The 25th president was McKinley. He promised peace and prosperity but a short war with Spain made the first claim invalid. America emerged from the war a world power. He returned the gold standard much to the dismay of silver companies. He wrote the McKinley Tariff Act as a congressman, which he enforced as president.
But now he is best known as the man whose assassination by anarchist Leon Czolgosz led to Teddy Roosevelt becoming president.
TR had the Panama Canal built, won the Nobel Peace Prize for mediating the Russo-Japanese War, pushed expansion of the national parks system and busted the trust oligarchies.

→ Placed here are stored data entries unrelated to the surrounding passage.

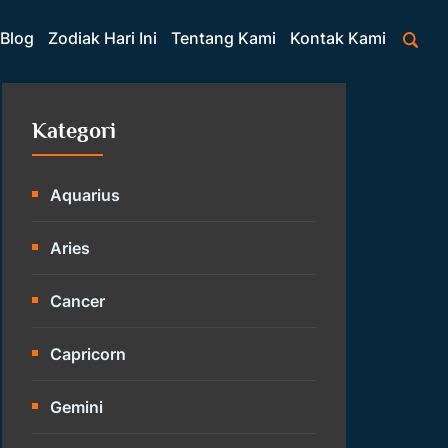
Blog
Zodiak Hari Ini
Tentang Kami
Kontak Kami
Kategori
Aquarius
Aries
Cancer
Capricorn
Gemini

But he also expanded the powers of the federal government with the creation of the first alphabet agencies beginning with the Food and Drug Administration, which became a textbook example of the government being the problem, not the solution. It is not his fault because the FDA made America healthy again. A century later, Big Pharma and food companies have taken over. They used regulations as a barrier to competition. The revolving door between regulators and the regulated needs to be fixed.

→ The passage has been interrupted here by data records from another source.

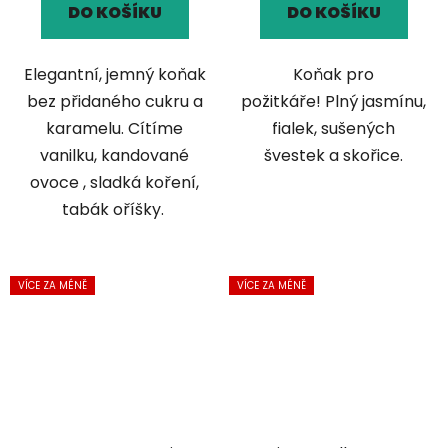
DO KOŠÍKU
DO KOŠÍKU
Elegantní, jemný koňak
Koňak pro
bez přidaného cukru a
požitkáře! Plný jasmínu,
karamelu. Cítíme
fialek, sušených
vanilku, kandované
švestek a skořice.
ovoce , sladká koření,
tabák oříšky.
VÍCE ZA MÉNĚ
VÍCE ZA MÉNĚ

Next came Taft. TR was a tough act to follow. Taft continued and built upon TR’s antitrust and regulatory efforts but he had all the excitement of a bowl of oatmeal. TR wanted a third term and split the party, which resulted in the Wilson presidency.
Historians praise Wilson but his reforms of yesteryear are the problems of today. The Federal Reserve Bank promised to deliver an end to recessions but it failed to prevent or mitigate the Great Depression.
On his watch, the nation amended the Constitution for the first time in almost a half-century by allowing Congress to impose an income tax, mandated the direct election of senators, banned alcohol, and gave women the right to vote. The first three were disasters and I am beginning to question the wisdom of the 19th Amendment.
Next came Harding. Historians piss all over him, but history shows he was very successful in his all-too-brief presidency. He inherited a post-war depression, which gave him the opportunity to cut taxes and cut the federal government. That led to the Roaring ’20s.
His vice president, Calvin Coolidge, continued those policies and signed the Indian Citizenship Act. You see, despite the 14th Amendment, Indians born in the USA were not considered citizens. After major floods in the Mississippi, Coolidge signed into law the Flood Control Act of 1928, which led to the construction of floodwalls, levees and spillways to mitigate future floods.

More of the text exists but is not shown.